The important thing is to remove the thick waxy skins on these green chiles. You can do that by fire roasting the peppers over an open flame like a gas stove. Or you can do this in oven under the broiler. Another option would be do this on a grill outside!. So many options. Place the peppers over the flame and let the skins bubble and turn black, turning as needed to get all the sides. Let the peppers cool enough to touch then slide the blackened skins off of the pepper. They should remove pretty easily, if you find that little pieces are getting everywhere, trying peeling them under slowly running water faucet. This should help!
Remove stems and seeds and chop the peppers and set aside.
The Best Green Chili Enchiladas
One day I will go back and try to figure out a way to make enchiladas look pretty. All I can say is that these are soooo good! When it comes to enchiladas, the cheesier the better, right!?!What makes these so good is the sour cream and fire roasted green chilies sauce. It all comes together for a delicious meal.

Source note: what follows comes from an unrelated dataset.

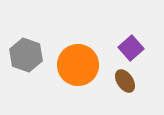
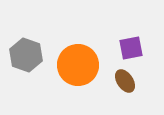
purple square: rotated 30 degrees clockwise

I tried using both shredded chicken and shredded pork. The pork was a smoked pork shoulder that BMW had made. I really enjoyed both to be honest! The pork was certainly higher in fat and gave the enchiladas a richer, more decadent flavor. The shredded chicken breast was also delicious and a little lighter in flavor. Both work really well in this recipe!
Tips for Making Enchiladas
You can blend this sauce right in the pot if you use an immersion blender. This is the method I used. You can also move the sauce to a blender and blend until smooth. I love my large casserole dish for this recipe. It also cleans soooo easily. The baked on cheese literally just wipes right off.
The traditional version of enchiladas requires frying the corn tortillas so they are pliable enough to roll. I found that while the gently fried tortillas were easier to roll, they still tore some of the time. I found no difference in taste in the final product. If the thought of rolling tortillas only to have them tear makes you mad, try layer the tortillas and filling like you would in a lasagna. These are called “flat” enchiladas and are just as delicious!
I used heavy cream and sour cream in my recipe for a slightly thinner sauce. If you prefer thicker, you can substitute additional sour cream for the heavy cream in the sauce.
Green Chili Enchiladas
Ingredients
Green Chili Enchilada Sauce
- 1 lb Green Chiles like Hatch or Poblano
- 2 cups Low Sodium Vegetable or Chicken Broth
- 1 cup white onion chopped, approx 1 onion
- 5 cloves garlic minced or pressed
- 2 tbsp kosher salt reduce by half if using table salt
- 1 tbsp ground coriander
- 1 tbsp ground cumin
- 1 tbsp olive oil
- 1/2 cup heavy cream
- 4 oz sour cream
- 1 bunch fresh cilantro
Filling
- 1 lb shredded pork or chicken
- 1 cup white onion chopped, approx 1 onion
- 3 cups shredded Monterrey Jack Cheese divided for filling and topping
- 12 corn tortillas
- 4 tbsp vegetable or other frying oil optional*
Instructions
- Begin by roasting chiles over open flame such as gas stove top until blackened. Alternatively, you can do this in the oven broiler rotating chiles until all sides are blackened. Let chiles cool enough to touch then peel burnt skins off. Remove tops and seeds and chop peppers.
- In a large pot, add olive oil, garlic, 1 cup onion and salt over medium heat until fragrant and onions are translucent, about 3-5 minutes. Add cumin and coriander, stirring until sticky, about 1-2 minutes. Add chopped chilies and broth, bring to a boil, then reduce to simmer and cover for 15 minutes. Add in fresh cilantro and stir until wilted. Using an immersion blender, blend sauce until smooth. Alternatively, you can move sauce to blender and blend until smooth and return to pot. Remove heat and stir in heavy cream and sour cream until combined. Add salt to taste.
- OPTIONAL: Fry corn tortillas for about 10 seconds each until slightly golden and pliable. This can help the tortillas not to tear and break while rolling. I've tried both frying and not frying tortillas and honestly, I cannot tell a difference taste-wise although the frying can help when rolling.
- In a large casserole dish, spread 2-3 tablespoons of sauce on bottom. In a bowl, combine shredded chicken or pork with 1 cup chopped onion and 1 cup shredded cheese and toss together. Fill tortillas one at a time with filling and roll and place into casserole dish. Then cover with remaining sauce and top with 2 cup shredded cheese. Cover and bake for 20 minutes at 350°F. Remove cover and broil for 5 minutes until cheese is bubbling and slightly brown. Enjoy while hot!